Nvidia (NVDA) is a giant in data centers and gaming, with artificial intelligence (AI) chips a growth opportunity. Is Nvidia stock a buy right now?
Chipmaker Nvidia on Tuesday announced various initiatives to broaden its reach in artificial intelligence, including partnerships and new products.
“We are at the iPhone moment of AI,” Chief Executive Jensen Huang said in a keynote presentation.
On Feb. 22, Nvidia delivered a beat-and-raise report driven by its data center segment, which includes AI chips.
In the tech industry’s fierce battle for AI dominance, the advanced chips needed for “generative AI” such as the ChatGPT chatbot are key.
For those looking for top large-cap stocks to buy now, here’s a deep dive into NVDA stock.
Nvidia Stock Technical Analysis
On Tuesday, shares gained 0.6% to 260.50. Nvidia stock had gapped up 14% Feb. 23, following its beat-and-raise report the prior day.
That move saw the chip stock top a 230.59 buy point from a three-weeks-tight pattern, joining the prestigious IBD Leaderboard. It’s currently extended, meaning shares are trading beyond the 5% chase zone, which goes to 242.12.
NVDA stock crashed in 2022 but is up more than 77% year to date, as of Monday’s close.
It earns a near-perfect IBD Composite Rating of 98. In other words, Nvidia stock has outperformed 98% of all other stocks in IBD’s database in terms of combined technical and fundamental metrics.
The relative strength line for NVDA stock continues to rise, after a plunge in 2022.
The RS line indicator rallied strongly from mid-2019 to late 2021, IBD MarketSmith charts show. A rising RS line means that a stock is outperforming the S&P 500 index. It is the blue line in the chart shown.
Nvidia’s EPS Rating is 62 out of 99 and its SMR Rating is a B, on a scale of A to a worst E. The EPS rating compares a company’s earnings growth to other stocks. Its SMR Rating gauges sales growth, profit margins and return on equity.
On Feb. 22, Nvidia beat Wall Street’s earnings target for its fiscal fourth quarter and guided higher for the current period.
The Santa Clara, Calif.-based company earned 88 cents a share on sales of $6.05 billion. Year over year, Nvidia earnings dropped 33% while sales sank 21%.
Data center revenue rose 11% to $3.62 billion, fueled by demand for AI chips. However, gaming chip sales remained weak, falling 46% to $1.83 billion.
For the full year, Nvidia earnings fell 25% per share on basically flat revenue.
Analysts expect Nvidia earnings to rebound 34% in the new fiscal year, on a 10% sales increase.
Out of 46 analysts covering NVDA stock, 32 rate it a buy. Thirteen have a hold and two have a sell, according to FactSet.
NVDA Backstory, Rivals
The fabless chipmaker pioneered graphics processing units, or GPUs, to make video games more realistic. It’s expanding in AI chips, used in supercomputers, data centers and drug development.
Nvidia’s GPUs act as accelerators for central processing units, or CPUs, made by other companies.
In addition, Nvidia chips are used for Bitcoin mining and self-driving electric cars.
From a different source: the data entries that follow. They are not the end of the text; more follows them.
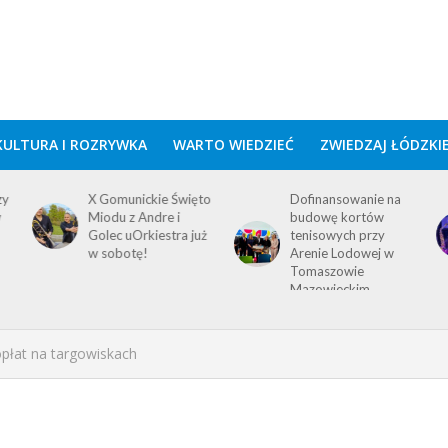
KULTURA I ROZRYWKA
WARTO WIEDZIEĆ
ZWIEDZAJ ŁÓDZKI
zy
X Gomunickie Święto
Dofinansowanie na
w
Miodu z Andre i
budowę kortów
Golec uOrkiestra już
tenisowych przy
w sobotę!
Arenie Lodowej w
Tomaszowie
Mazowieckim
płat na targowiskach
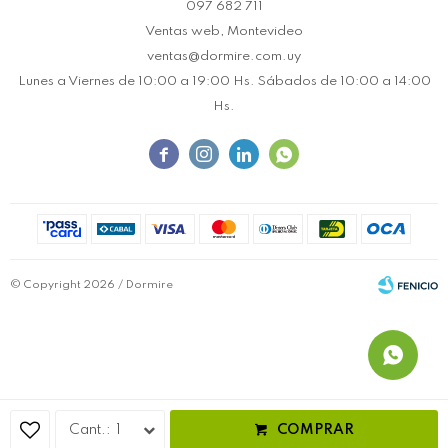
097 682 711
Ventas web, Montevideo
ventas@dormire.com.uy
Lunes a Viernes de 10:00 a 19:00 Hs. Sábados de 10:00 a 14:00
Hs.




© Copyright 2026 / Dormire
Fenicio
1
COMPRAR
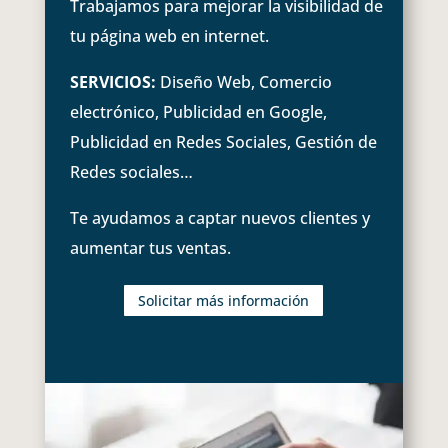
Trabajamos para mejorar la visibilidad de
tu página web en internet.
SERVICIOS:
Diseño Web, Comercio
electrónico, Publicidad en Google,
Publicidad en Redes Sociales, Gestión de
Redes sociales…
Te ayudamos a captar nuevos clientes y
aumentar tus ventas.
Solicitar más información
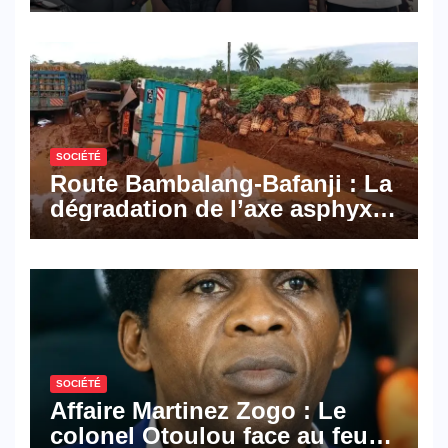
Pyramid Browser et Pyramid
Mail, deux solutions
numériques made in
Cameroon
SOCIÉTÉ
Route Bambalang-Bafanji : La
dégradation de l’axe asphyxie
les activités économiques
SOCIÉTÉ
Affaire Martinez Zogo : Le
colonel Otoulou face au feu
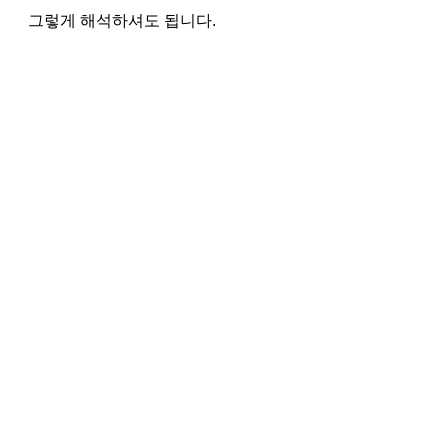
그렇게 해석하셔도 됩니다.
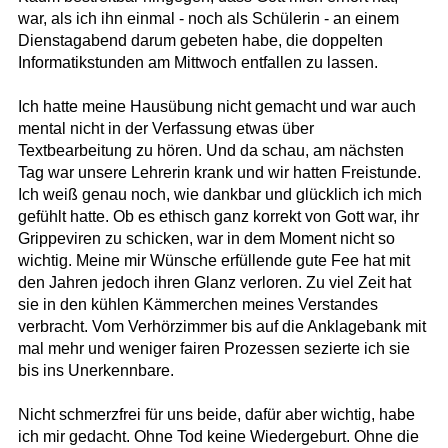
war, als ich ihn einmal - noch als Schülerin - an einem
Dienstagabend darum gebeten habe, die doppelten
Informatikstunden am Mittwoch entfallen zu lassen.
Ich hatte meine Hausübung nicht gemacht und war auch
mental nicht in der Verfassung etwas über
Textbearbeitung zu hören. Und da schau, am nächsten
Tag war unsere Lehrerin krank und wir hatten Freistunde.
Ich weiß genau noch, wie dankbar und glücklich ich mich
gefühlt hatte. Ob es ethisch ganz korrekt von Gott war, ihr
Grippeviren zu schicken, war in dem Moment nicht so
wichtig. Meine mir Wünsche erfüllende gute Fee hat mit
den Jahren jedoch ihren Glanz verloren. Zu viel Zeit hat
sie in den kühlen Kämmerchen meines Verstandes
verbracht. Vom Verhörzimmer bis auf die Anklagebank mit
mal mehr und weniger fairen Prozessen sezierte ich sie
bis ins Unerkennbare.
Nicht schmerzfrei für uns beide, dafür aber wichtig, habe
ich mir gedacht. Ohne Tod keine Wiedergeburt. Ohne die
Nvidia has made a big push into metaverse applications.
Currently, the fabless group ranks No. 2 out of 197 industry groups.
For the best returns, investors should focus on companies that are leading the market and their own industry group.
Is Nvidia Stock A Buy?
On a fundamental level, Nvidia earnings and sales are expected to rebound in 2023.
The chipmaker is expanding in growth areas, such as data centers, including artificial intelligence or AI; automated electric cars, and cloud gaming. The adoption of metaverses and cryptocurrencies could further stoke demand for Nvidia chips.
However, macroeconomic uncertainties and risk of global recession linger.
NVDA stock has staged a strong recovery in 2023. After clearing a 230.59 follow-on buy point, it’s currently extended, meaning shares are not in the proper buy range.
Bottom line: Nvidia stock is not a buy. As a leading chipmaker with exposure to top end markets, Nvidia is always one to watch.